Donald Trump’s trade speech this week was an eye-opener for me. It was the first time a politician spoke realistically about trade policy, instead of the globalist nostrums we’ve heard from both parties for decades. Plus: he spoke knowledgeably about using enforcement tools that are already available under U.S. law – tools that, frankly, administrations of both parties have avoided using.
Here’s an example: in the Clinton Administration I was a career civil servant and a member of a panel convened by the U.S. Trade Representative to compile an annual report on countries that were violating our intellectual property rights. This could range from pirating software, technology, high-end designer goods and more. Under U.S. law (nicknamed ‘Special 301’), the president could take punitive action by imposing tariffs on imported goods from the bad-actor country.
Why was Special 301 important? Knowledge workers and fashion designers, including entrepreneurs in the high tech sector can make money only if they are paid for what they produce. Intellectual property violators adopt a more Marxist view that ‘property is theft’ and freeload off of other’s work. Because the freeloaders aren’t paying royalties to the developers and designers, they can charge less for Product X than a firm that’s producing the same product but is playing by the rules.

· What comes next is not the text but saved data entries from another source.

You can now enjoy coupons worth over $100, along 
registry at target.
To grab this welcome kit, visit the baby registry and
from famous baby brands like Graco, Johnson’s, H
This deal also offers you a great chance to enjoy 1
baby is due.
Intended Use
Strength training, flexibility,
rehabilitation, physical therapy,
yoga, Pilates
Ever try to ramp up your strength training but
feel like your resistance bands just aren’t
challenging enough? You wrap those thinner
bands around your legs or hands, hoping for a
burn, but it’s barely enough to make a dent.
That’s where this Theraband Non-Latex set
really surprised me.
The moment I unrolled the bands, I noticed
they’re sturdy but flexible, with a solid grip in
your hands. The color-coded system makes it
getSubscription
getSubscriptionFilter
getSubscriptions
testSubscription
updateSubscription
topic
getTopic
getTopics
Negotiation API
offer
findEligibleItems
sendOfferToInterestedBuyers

The annual report our group issued ranked countries by the severity of their violations. China was regularly at the top of the list (China had not yet been admitted to the World Trade Organization). Did the Clinton Administration ‘pull the trigger’ and invoke Special 301 sanctions against China? Never.

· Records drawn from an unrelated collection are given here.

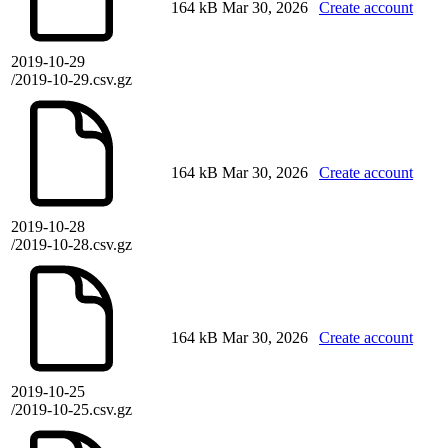
164 kB
Mar 30, 2026
Create account
2019-10-29
/2019-10-29.csv.gz
164 kB
Mar 30, 2026
Create account
2019-10-28
/2019-10-28.csv.gz
164 kB
Mar 30, 2026
Create account
2019-10-25
/2019-10-25.csv.gz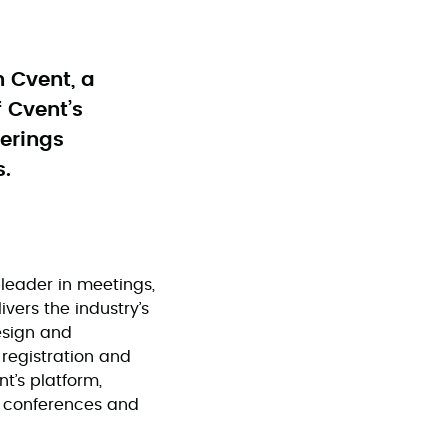
h Cvent, a
 Cvent’s
ferings
s.
leader in meetings,
vers the industry’s
esign and
registration and
nt’s platform,
r conferences and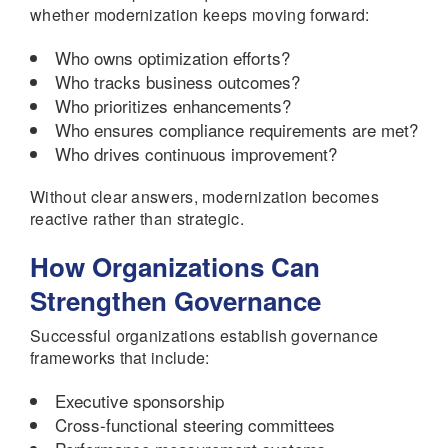
whether modernization keeps moving forward:
Who owns optimization efforts?
Who tracks business outcomes?
Who prioritizes enhancements?
Who ensures compliance requirements are met?
Who drives continuous improvement?
Without clear answers, modernization becomes
reactive rather than strategic.
How Organizations Can
Strengthen Governance
Successful organizations establish governance
frameworks that include:
Executive sponsorship
Cross-functional steering committees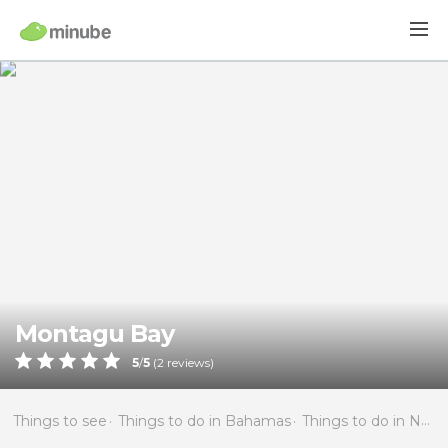
Montagu Bay
5
/
5
(
2
reviews)
Things to see
Things to do in Bahamas
Things to do in New Providence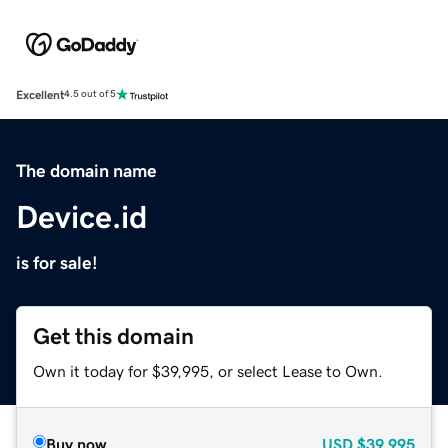
Excellent
4.5 out of 5
The domain name
Device.id
is for sale!
Get this domain
Own it today for $39,995, or select Lease to Own.
Buy now
USD
$39,995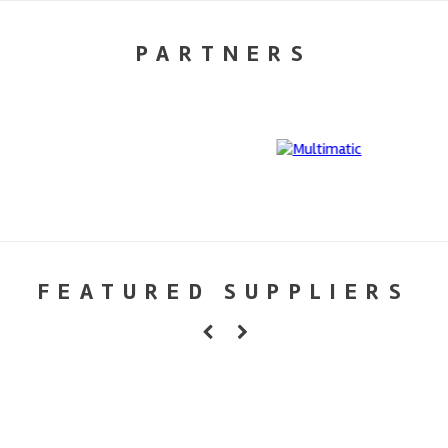
PARTNERS
FEATURED SUPPLIERS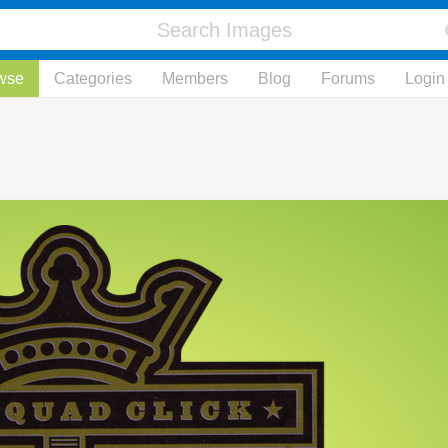
wse
Categories
Members
Blog
Forums
Login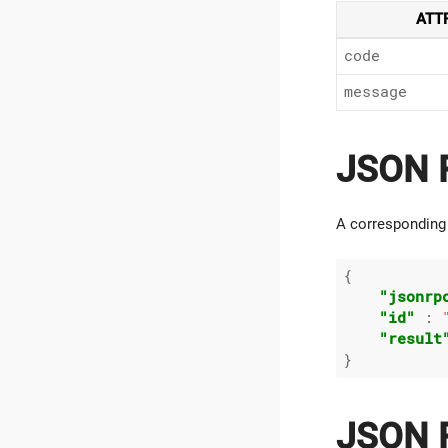
ATT
code
message
JSON R
A corresponding
{

"jsonrp
"id"
 : 
"result
JSON R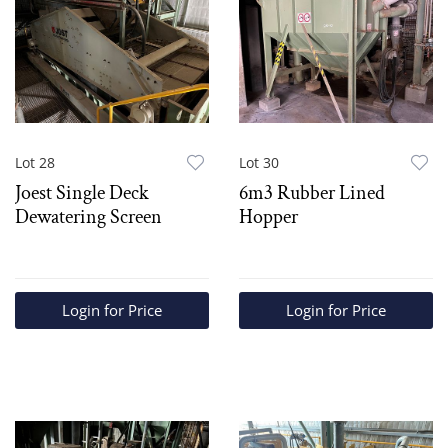
Lot 28
Lot 30
Joest Single Deck
6m3 Rubber Lined
Dewatering Screen
Hopper
Login for Price
Login for Price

China always received a vigorous tut-tut, and could expect more tuts in the next year’s report. This pattern continued in the George W. Bush and Barack Obama administrations.
Imagine the China’s reaction to the report: can you hear the laughter?

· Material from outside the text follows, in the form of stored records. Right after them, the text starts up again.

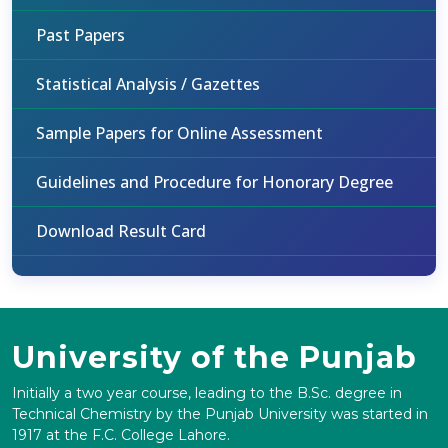
Past Papers
Statistical Analysis / Gazettes
Sample Papers for Online Assessment
Guidelines and Procedure for Honorary Degree
Download Result Card
University of the Punjab
Initially a two year course, leading to the B.Sc. degree in
Technical Chemistry by the Punjab University was started in
1917 at the F.C. College Lahore.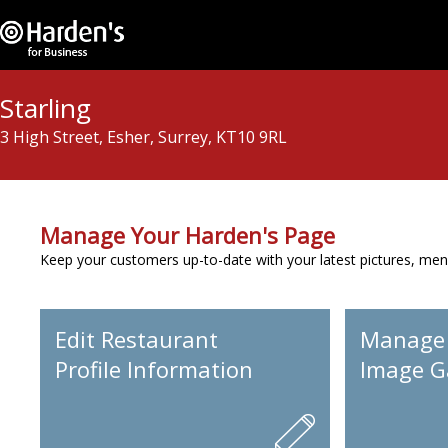
Starling
3 High Street, Esher, Surrey, KT10 9RL
Manage Your Harden's Page
Keep your customers up-to-date with your latest pictures, men
Edit Restaurant
Manage
Profile Information
Image Ga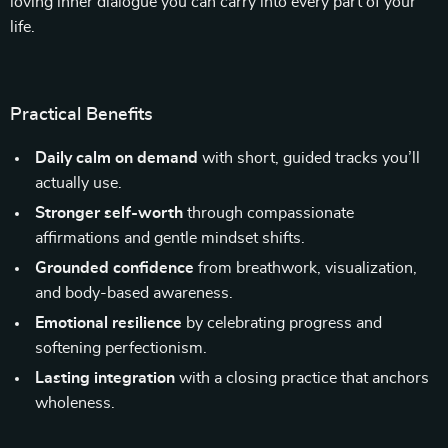
loving inner dialogue you can carry into every part of your
life.
Practical Benefits
Daily calm on demand
with short, guided tracks you’ll
actually use.
Stronger self-worth
through compassionate
affirmations and gentle mindset shifts.
Grounded confidence
from breathwork, visualization,
and body-based awareness.
Emotional resilience
by celebrating progress and
softening perfectionism.
Lasting integration
with a closing practice that anchors
wholeness.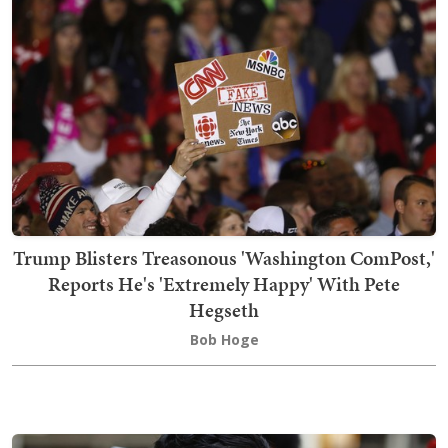
Trump Blisters Treasonous 'Washington ComPost,'
Reports He's 'Extremely Happy' With Pete
Hegseth
Bob Hoge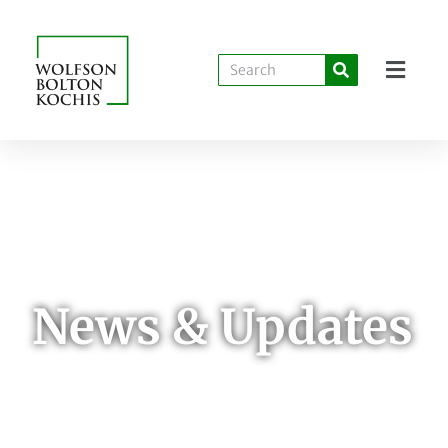
News & Updates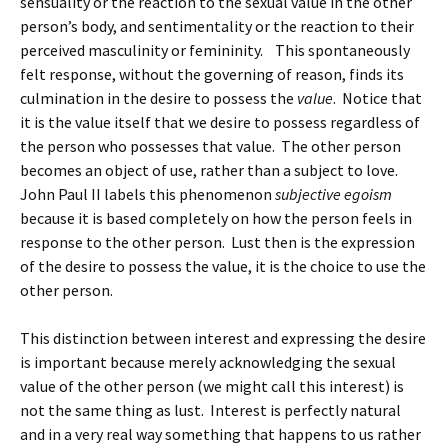
sensuality or the reaction to the sexual value in the other
person’s body, and sentimentality or the reaction to their
perceived masculinity or femininity. This spontaneously
felt response, without the governing of reason, finds its
culmination in the desire to possess the
value
. Notice that
it is the value itself that we desire to possess regardless of
the person who possesses that value. The other person
becomes an object of use, rather than a subject to love.
John Paul II labels this phenomenon
subjective egoism
because it is based completely on how the person feels in
response to the other person. Lust then is the expression
of the desire to possess the value, it is the choice to use the
other person.
This distinction between interest and expressing the desire
is important because merely acknowledging the sexual
value of the other person (we might call this interest) is
not the same thing as lust. Interest is perfectly natural
and in a very real way something that happens to us rather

The pushback to pulling the trigger always arose from trade groups and their friends at the State Department who believed the overall negative impact of limiting imports from China outweighed the protection of intellectual property. A President Trump would change that mindset, obviously.
Trump also was right to propose having the Commerce Department research existing trade laws with a view to finding the enforcement tools that would be at his disposal.
Part of getting trade legislation passed on the Hill involves inserting enforcement provisions in the bill. The provisions are to help the Member of Congress sell the legislation back home — ‘if they cheat, we can go after them!’ However, as we’ve seen with Special 301, there was always a reason, usually arising from the State Department, why punitive action could not be taken this year or next year and so on.
On the Democrats’ side, their pitch to offset any harms in a trade agreement has always been for more job training (provided by unions and community colleges). In 2011, the Government Accountability Office found 47 separate federal job training programs. Today it seems Hillary Clinton believes 47 programs are not enough.
However, as this graph from the Bureau of Labor Statistics indicates, U.S. workforce population has declined dramatically since then-President Bill Clinton pushed to have China enter the World Trade Organization and opened U.S. markets to Chinese goods. Those 47 training programs have done nothing to ameliorate the massive job losses to China – which became a WTO member in late 2001.
Source: Bureau of Labor Statistics, U.S. Department of Labor, June 2016
The workforce participation graph says it all: America desperately needs a ‘reset’ on our trade policy and philosophy – not more useless training programs.
Trump’s speech shows his determination to end the globalist mindset in trade that currently exists among many Republicans and some Democrats.